Al Cas degli uomini, come dalle donne, i migranti possono cucinare da soli ciò che mangiano. E’ un fatto eccezionale perché quasi sempre viene imposto un servizio di catering che non tiene conto di gusti o esigenze religiose. Gli attivisti vedono che le cose sono migliorate rispetto alla precedente gestione. Ci sono diciannove uomini nella nuova struttura (una ex casa famiglia), e undici che stanno nel mattonificio lì vicino presto dormiranno sotto lo stesso tetto degli altri.
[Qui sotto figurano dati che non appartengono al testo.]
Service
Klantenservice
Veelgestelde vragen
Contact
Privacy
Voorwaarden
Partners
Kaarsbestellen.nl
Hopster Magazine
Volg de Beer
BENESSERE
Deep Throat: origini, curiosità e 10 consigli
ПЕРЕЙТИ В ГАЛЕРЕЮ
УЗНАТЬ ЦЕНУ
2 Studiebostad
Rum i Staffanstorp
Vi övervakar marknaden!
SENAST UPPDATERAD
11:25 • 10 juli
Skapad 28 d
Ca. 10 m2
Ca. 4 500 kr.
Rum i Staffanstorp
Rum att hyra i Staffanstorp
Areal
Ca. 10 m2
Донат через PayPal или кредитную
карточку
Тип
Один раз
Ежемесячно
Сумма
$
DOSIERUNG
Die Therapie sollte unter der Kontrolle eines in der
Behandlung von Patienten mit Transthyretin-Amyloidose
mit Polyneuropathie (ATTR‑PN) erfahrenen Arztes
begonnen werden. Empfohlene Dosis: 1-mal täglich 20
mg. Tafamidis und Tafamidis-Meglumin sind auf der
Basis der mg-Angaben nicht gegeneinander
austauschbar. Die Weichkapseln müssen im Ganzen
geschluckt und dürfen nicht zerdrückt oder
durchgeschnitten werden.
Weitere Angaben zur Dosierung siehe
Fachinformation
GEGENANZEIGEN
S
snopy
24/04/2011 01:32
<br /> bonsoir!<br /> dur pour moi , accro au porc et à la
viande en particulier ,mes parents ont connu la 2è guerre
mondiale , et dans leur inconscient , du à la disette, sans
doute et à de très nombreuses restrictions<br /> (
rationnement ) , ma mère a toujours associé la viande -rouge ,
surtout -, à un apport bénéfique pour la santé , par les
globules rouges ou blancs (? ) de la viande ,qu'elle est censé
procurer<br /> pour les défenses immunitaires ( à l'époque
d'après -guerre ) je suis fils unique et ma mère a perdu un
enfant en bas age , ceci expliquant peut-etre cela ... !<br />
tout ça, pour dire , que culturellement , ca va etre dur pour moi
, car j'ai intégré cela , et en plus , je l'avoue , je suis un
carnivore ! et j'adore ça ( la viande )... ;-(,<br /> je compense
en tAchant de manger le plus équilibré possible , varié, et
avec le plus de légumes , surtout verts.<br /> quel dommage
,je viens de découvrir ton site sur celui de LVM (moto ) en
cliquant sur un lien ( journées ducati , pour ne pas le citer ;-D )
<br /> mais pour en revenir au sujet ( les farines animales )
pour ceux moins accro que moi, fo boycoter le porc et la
Qui gli ospiti arrivano anche dall’Iraq, dal Camerun oltre che Nigeria e Mali. Ci sono anche una donna che sta aspettando di andare a Foggia dove il marito ha trovato lavoro e due minori affidati ad uno zio.
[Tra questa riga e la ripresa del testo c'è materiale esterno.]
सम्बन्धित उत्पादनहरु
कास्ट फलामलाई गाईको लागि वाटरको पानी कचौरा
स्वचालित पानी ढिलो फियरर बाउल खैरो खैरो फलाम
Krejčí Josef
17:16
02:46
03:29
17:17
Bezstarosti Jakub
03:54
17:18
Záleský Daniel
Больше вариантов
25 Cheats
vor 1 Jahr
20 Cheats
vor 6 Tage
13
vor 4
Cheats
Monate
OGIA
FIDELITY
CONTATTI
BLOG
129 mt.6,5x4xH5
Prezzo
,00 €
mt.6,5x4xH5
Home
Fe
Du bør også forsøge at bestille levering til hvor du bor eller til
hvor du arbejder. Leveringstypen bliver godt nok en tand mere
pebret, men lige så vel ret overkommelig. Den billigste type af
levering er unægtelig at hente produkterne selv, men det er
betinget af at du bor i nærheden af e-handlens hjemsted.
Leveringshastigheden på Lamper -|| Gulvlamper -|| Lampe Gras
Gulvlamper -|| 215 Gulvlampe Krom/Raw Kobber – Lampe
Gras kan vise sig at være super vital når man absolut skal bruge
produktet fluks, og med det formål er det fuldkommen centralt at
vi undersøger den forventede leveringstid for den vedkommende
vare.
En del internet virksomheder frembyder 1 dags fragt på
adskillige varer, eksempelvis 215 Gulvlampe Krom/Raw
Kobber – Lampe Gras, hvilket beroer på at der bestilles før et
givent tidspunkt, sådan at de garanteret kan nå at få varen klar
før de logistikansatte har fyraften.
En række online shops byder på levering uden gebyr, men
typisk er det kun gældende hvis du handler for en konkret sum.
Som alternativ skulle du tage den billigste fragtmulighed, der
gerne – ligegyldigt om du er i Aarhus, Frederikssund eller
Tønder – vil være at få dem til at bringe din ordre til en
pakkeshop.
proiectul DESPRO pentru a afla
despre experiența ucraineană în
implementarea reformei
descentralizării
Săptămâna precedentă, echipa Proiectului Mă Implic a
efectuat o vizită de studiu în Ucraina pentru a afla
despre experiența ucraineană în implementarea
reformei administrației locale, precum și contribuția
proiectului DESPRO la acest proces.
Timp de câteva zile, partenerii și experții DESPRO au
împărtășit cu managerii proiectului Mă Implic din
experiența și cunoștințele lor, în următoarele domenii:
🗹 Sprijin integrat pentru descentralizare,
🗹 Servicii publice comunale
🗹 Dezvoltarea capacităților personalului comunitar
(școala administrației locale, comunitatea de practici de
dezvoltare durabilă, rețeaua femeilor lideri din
Tutti però raccontano di come il posto sia isolato e questo riporta al tema principale: mettere in piedi un Cas oggi è fin troppo facile e questo fa in modo che vengano aperti in località molto periferiche. Nella turistica Camigliatello, trenta chilometri da Cosenza, la prefettura ha fatto chiudere un Cas dopo che le associazioni hanno denunciato la situazione in cui i migranti vivevano. Una situazione di degrado. Una foto vista troppe volte in questa calda estate italiana.

Francesco Cangemi
Francesco Cangemi

Giornalista pubblicista che ama definirsi cantore della modernità e signor Wolf in salsa bruzia. Prima che nelle redazioni ha bazzicato per qualche anno nel teatro come attore e con qualche esperimento alla regia ma poi, per fortuna, ha smesso. Ha scritto diversi racconti ma molti sono ancora nella sua testa e ha collaborato a smisurate cose. Ah sì... ogni tanto parla in terza persona...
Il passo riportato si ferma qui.